Llegar a Filipinas ha sido, para mí, una experiencia que se teje entre el asombro y la fragilidad. Cada día despierto con la conciencia de estar en una tierra distinta, donde los sonidos, los gestos y hasta los silencios tienen otro ritmo. Venir con el propósito de aprender el idioma y participar en un curso de formación congregacional ha sido más que un objetivo académico; se ha convertido en una invitación a dejarme moldear, a abrirme con humildad a lo desconocido y a atreverme a descubrir nuevas formas de percibir la vida y la misión.

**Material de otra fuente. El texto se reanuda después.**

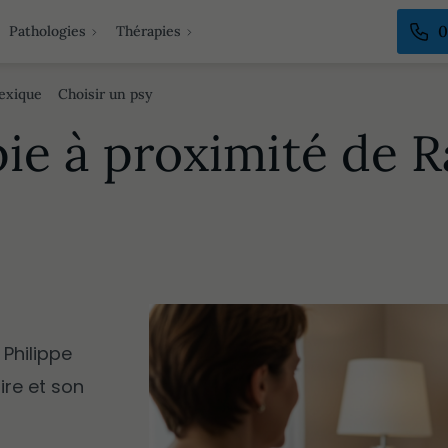
0
Pathologies
Thérapies
exique
Choisir un psy
ie à proximité de 
Grignotages
Diététique
Alimentation fonctionnelle
Infertilité - Stérilité
Sexologie - Libido
Thérapie de couple et familiale
Philippe
ire et son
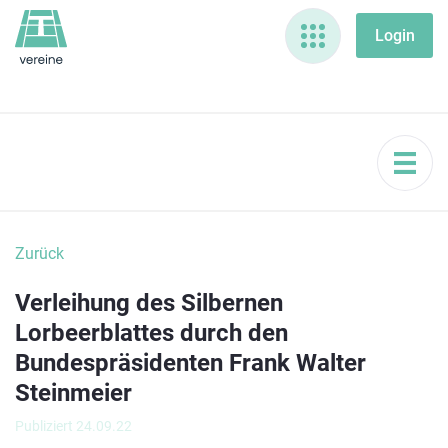
Zurück
Verleihung des Silbernen
Lorbeerblattes durch den
Bundespräsidenten Frank Walter
Steinmeier
Publiziert 24.09.22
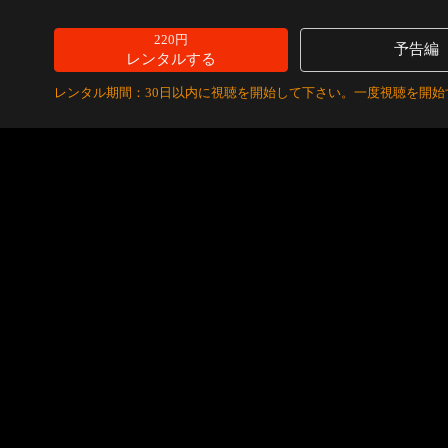
220円
予告編
レンタルする
レンタル期間：30日以内に視聴を開始して下さい。一度視聴を開始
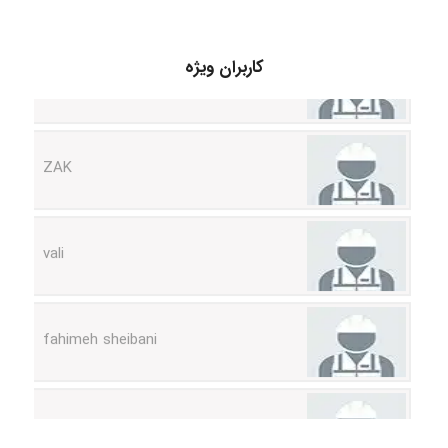
Sara
کاربران ویژه
ZAK
vali
fahimeh sheibani
HaddadiMahsa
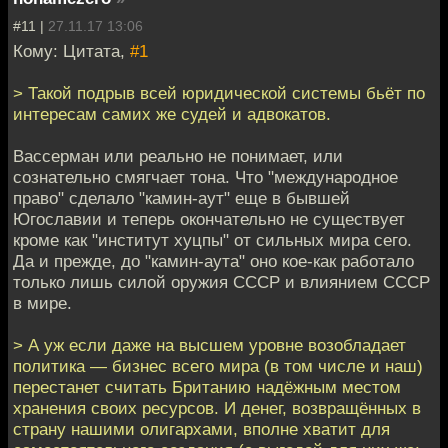
#11 |
27.11.17 13:06
Кому: Цитата,
#1
> Такой подрыв всей юридической системы бьёт по
интересам самих же судей и адвокатов.
Вассерман или реально не понимает, или
сознательно смягчает тона. Что "международное
право" сделало "камин-аут" еще в бывшей
Югославии и теперь окончательно не существует
кроме как "институт хуцпы" от сильных мира сего.
Да и прежде, до "камин-аута" оно кое-как работало
только лишь силой оружия СССР и влиянием СССР
в мире.
> А уж если даже на высшем уровне возобладает
политика — бизнес всего мира (в том числе и наш)
перестанет считать Британию надёжным местом
хранения своих ресурсов. И денег, возвращённых в
страну нашими олигархами, вполне хватит для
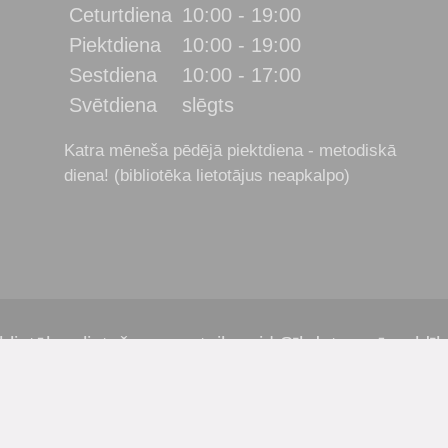
Ceturtdiena
10:00 - 19:00
Piektdiena
10:00 - 19:00
Sestdiena
10:00 - 17:00
Svētdiena
slēgts
Katra mēneša pēdējā piektdiena - metodiskā
diena! (bibliotēka lietotājus neapkalpo)
bliotēkas lietošanas noteikumi
|
Sīkdatņu pārvaldī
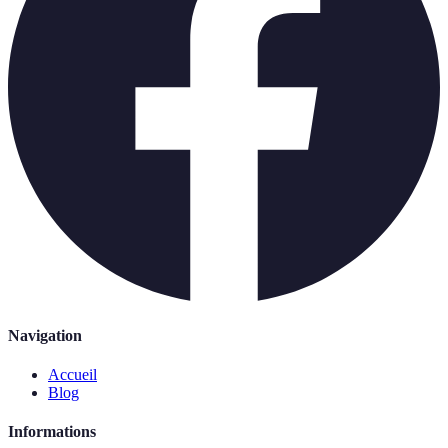
Navigation
Accueil
Blog
Informations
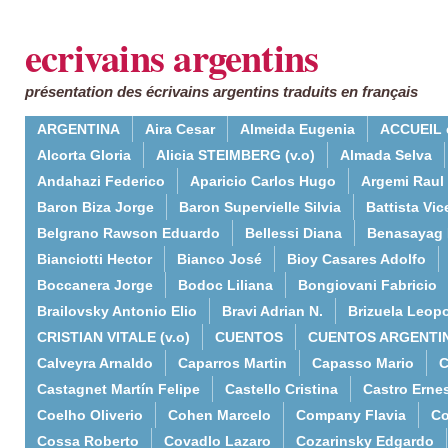
ecrivains argentins
présentation des écrivains argentins traduits en français
ARGENTINA
Aira Cesar
Almeida Eugenia
ACCUEIL 
Alcorta Gloria
Alicia STEIMBERG (v.o)
Almada Selva
Andahazi Federico
Aparicio Carlos Hugo
Argemi Raul
Baron Biza Jorge
Baron Supervielle Silvia
Battista Vic
Belgrano Rawson Eduardo
Bellessi Diana
Benasayag 
Bianciotti Hector
Bianco José
Bioy Casares Adolfo
Boccanera Jorge
Bodoc Liliana
Bongiovani Fabricio
Brailovsky Antonio Elio
Bravi Adrian N.
Brizuela Leop
CRISTIAN VITALE (v.o)
CUENTOS
CUENTOS ARGENTI
Calveyra Arnaldo
Caparros Martin
Capasso Mario
C
Castagnet Martín Felipe
Castello Cristina
Castro Erne
Coelho Oliverio
Cohen Marcelo
Company Flavia
Co
Cossa Roberto
Covadlo Lazaro
Cozarinsky Edgardo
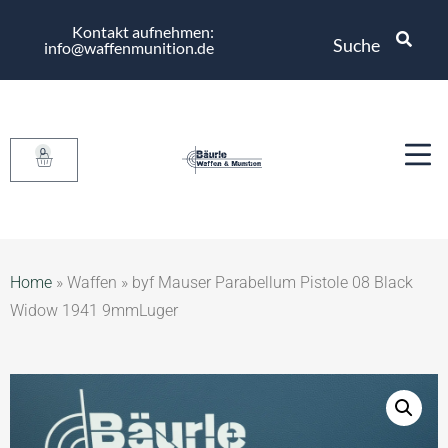
Kontakt aufnehmen:
Suche
info@waffenmunition.de
0
Home
»
Waffen
»
byf Mauser Parabellum Pistole 08 Black
Widow 1941 9mmLuger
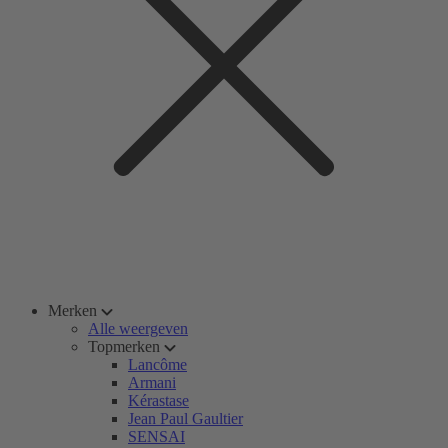
Merken
Alle weergeven
Topmerken
Lancôme
Armani
Kérastase
Jean Paul Gaultier
SENSAI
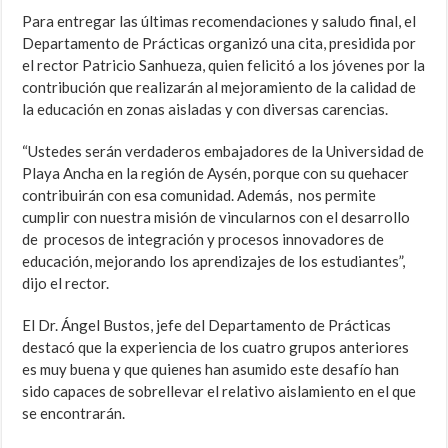
Para entregar las últimas recomendaciones y saludo final, el
Departamento de Prácticas organizó una cita, presidida por
el rector Patricio Sanhueza, quien felicitó a los jóvenes por la
contribución que realizarán al mejoramiento de la calidad de
la educación en zonas aisladas y con diversas carencias.
“Ustedes serán verdaderos embajadores de la Universidad de
Playa Ancha en la región de Aysén, porque con su quehacer
contribuirán con esa comunidad. Además, nos permite
cumplir con nuestra misión de vincularnos con el desarrollo
de procesos de integración y procesos innovadores de
educación, mejorando los aprendizajes de los estudiantes”,
dijo el rector.
El Dr. Ángel Bustos, jefe del Departamento de Prácticas
destacó que la experiencia de los cuatro grupos anteriores
es muy buena y que quienes han asumido este desafío han
sido capaces de sobrellevar el relativo aislamiento en el que
se encontrarán.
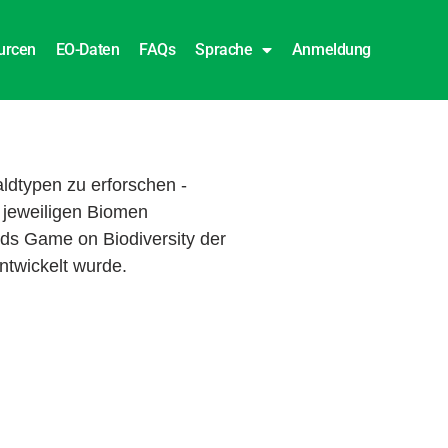
urcen
EO-Daten
FAQs
Sprache
Anmeldung
aldtypen zu erforschen -
 jeweiligen Biomen
ids Game on Biodiversity der
ntwickelt wurde.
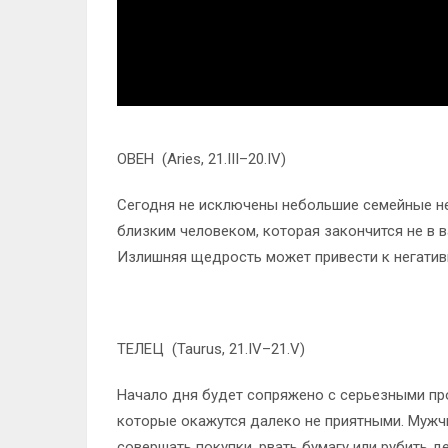
ОВЕН (Aries, 21.III–20.IV)
Сегодня не исключены небольшие семейные не
близким человеком, которая закончится не в в
Излишняя щедрость может привести к негати
ТЕЛЕЦ (Taurus, 21.IV–21.V)
Начало дня будет сопряжено с серьезными пр
которые окажутся далеко не приятными. Мужч
совершать покупки, рвать бумагу или рубить 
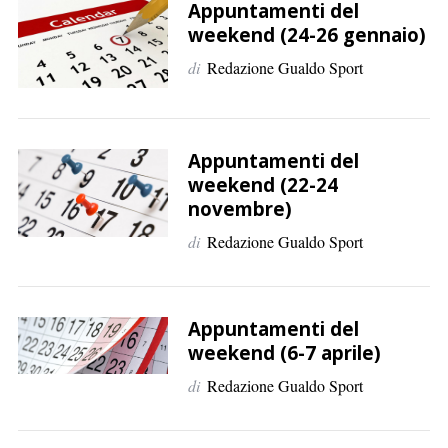
p
Appuntamenti del
e
weekend (24-26 gennaio)
r
di
Redazione Gualdo Sport
:
Appuntamenti del
weekend (22-24
novembre)
di
Redazione Gualdo Sport
Appuntamenti del
weekend (6-7 aprile)
di
Redazione Gualdo Sport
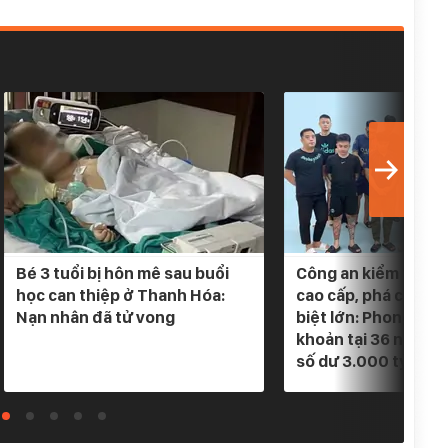
Bé 3 tuổi bị hôn mê sau buổi
Công an kiểm tra 5 
học can thiệp ở Thanh Hóa:
cao cấp, phá chuyê
Nạn nhân đã tử vong
biệt lớn: Phong tỏa
khoản tại 36 ngân h
số dư 3.000 tỷ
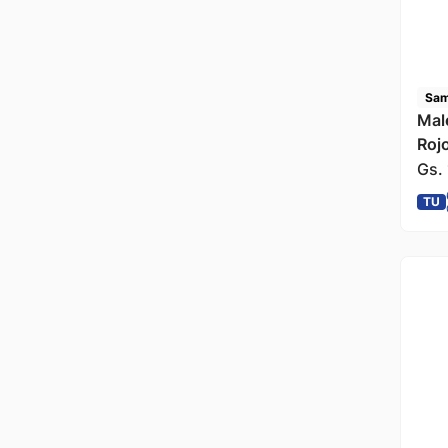
Sam
Mal
Roj
Gs.
TU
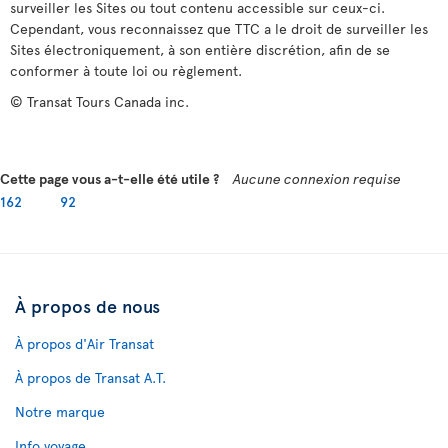
surveiller les Sites ou tout contenu accessible sur ceux-ci.
Cependant, vous reconnaissez que TTC a le droit de surveiller les
Sites électroniquement, à son entière discrétion, afin de se
conformer à toute loi ou règlement.
© Transat Tours Canada inc.
Cette page vous a-t-elle été utile ?
Aucune connexion requise
162
92
À propos de nous
À propos d'Air Transat
À propos de Transat A.T.
Notre marque
Info voyage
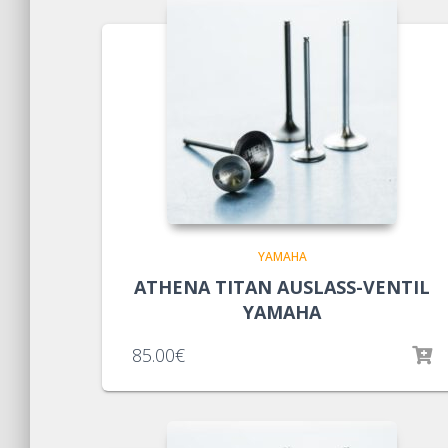
YAMAHA
ATHENA TITAN AUSLASS-VENTIL
YAMAHA
85.00
€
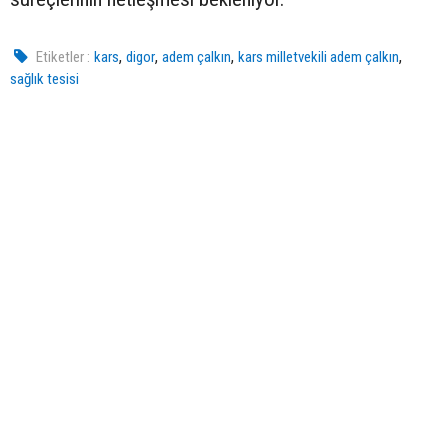
,
,
,
,
Etiketler :
kars
digor
adem çalkın
kars milletvekili adem çalkın
sağlık tesisi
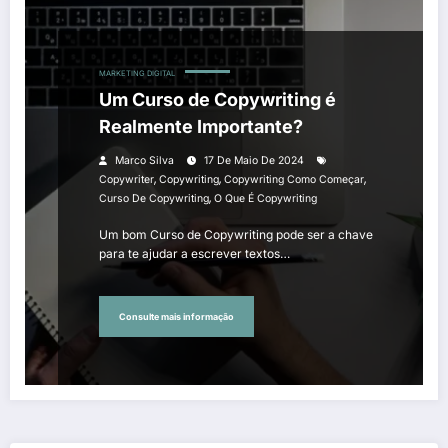
MARKETING DIGITAL
Um Curso de Copywriting é
Realmente Importante?
Marco Silva
17 De Maio De 2024
,
,
,
Copywriter
Copywriting
Copywriting Como Começar
,
Curso De Copywriting
O Que É Copywriting
Um bom Curso de Copywriting pode ser a chave
para te ajudar a escrever textos…
Consulte mais informação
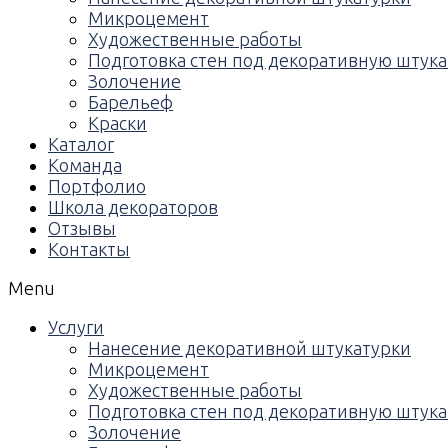
Микроцемент
Художественные работы
Подготовка стен под декоративную штука
Золочение
Барельеф
Краски
Каталог
Команда
Портфолио
Школа декораторов
Отзывы
Контакты
Menu
Услуги
Нанесение декоративной штукатурки
Микроцемент
Художественные работы
Подготовка стен под декоративную штука
Золочение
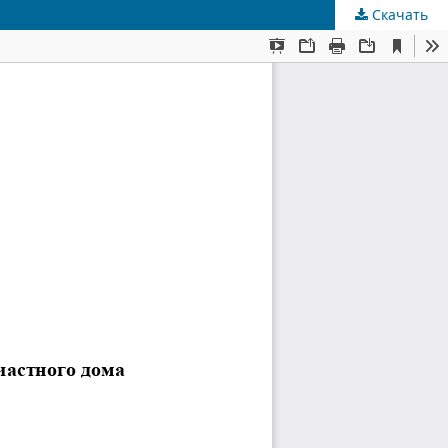
Скачать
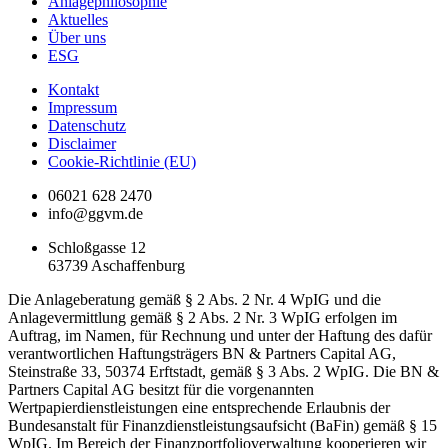
Anlagephilosophie
Aktuelles
Über uns
ESG
Kontakt
Impressum
Datenschutz
Disclaimer
Cookie-Richtlinie (EU)
06021 628 2470
info@ggvm.de
Schloßgasse 12
63739 Aschaffenburg
Die Anlageberatung gemäß § 2 Abs. 2 Nr. 4 WpIG und die
Anlagevermittlung gemäß § 2 Abs. 2 Nr. 3 WpIG erfolgen im
Auftrag, im Namen, für Rechnung und unter der Haftung des dafür
verantwortlichen Haftungsträgers BN & Partners Capital AG,
Steinstraße 33, 50374 Erftstadt, gemäß § 3 Abs. 2 WpIG. Die BN &
Partners Capital AG besitzt für die vorgenannten
Wertpapierdienstleistungen eine entsprechende Erlaubnis der
Bundesanstalt für Finanzdienstleistungsaufsicht (BaFin) gemäß § 15
WpIG. Im Bereich der Finanzportfolioverwaltung kooperieren wir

No niego que el miedo me ha acompañado. A veces se esconde en las palabras que no logro pronunciar con claridad, en la inseguridad de no comprenderlo todo, en la dificultad de expresar lo que habita en mi interior. Sin embargo, en medio de esas limitaciones, descubro una oportunidad profunda: aprender desde la vulnerabilidad, escuchar con mayor atención y reconocer que el lenguaje del corazón trasciende las barreras idiomáticas. En gestos sencillos, en miradas acogedoras y en sonrisas compartidas, descubro que la conexión humana hace posible un diálogo que nace desde lo más hondo.

La cultura filipina me ha recibido con una calidez que interpela. Es distinta a la latinoamericana que llevo en mi historia, pero en esa diferencia descubro puentes inesperados: la hospitalidad, la alegría compartida y la fe vivida en comunidad. Poco a poco voy comprendiendo que no se trata de comparar, sino de contemplar, acoger y agradecer. Esta experiencia ensancha mi mirada y me invita a vivir con mayor profundidad mi identidad como Misionera Dominica del Rosario.

Ha sido especialmente significativo ver cómo las hermanas acompañan con dedicación los procesos formativos de profesores y estudiantes, apostando no solo por su crecimiento académico, sino también por su desarrollo emocional. Esta vivencia se hizo aún más profunda al participar durante una semana en un entrenamiento de Social Emotional Learning (SEL). Allí pude reconocer una misión que no se limita a transmitir conocimientos, sino que busca transformar vidas desde dentro, cultivando la empatía, la resiliencia y el cuidado mutuo. Agradezco especialmente a la institución Solidaridad, donde la hermana Nini realiza su misión, por abrir este espacio de aprendizaje y encuentro.

Hoy me reconozco en camino, agradecida por todo lo que las hermanas me permiten vivir y compartir. Camino con incertidumbre, sí, pero también con una esperanza que se fortalece en cada experiencia. Este tiempo me invita a salir de mí misma, a ensanchar el corazón y la mirada. Y en ese proceso, voy descubriendo que la misión no es solo lo que hago, sino lo que permito que Dios transforme en mí, a través de cada encuentro, de cada palabra aprendida y de cada gesto compartido.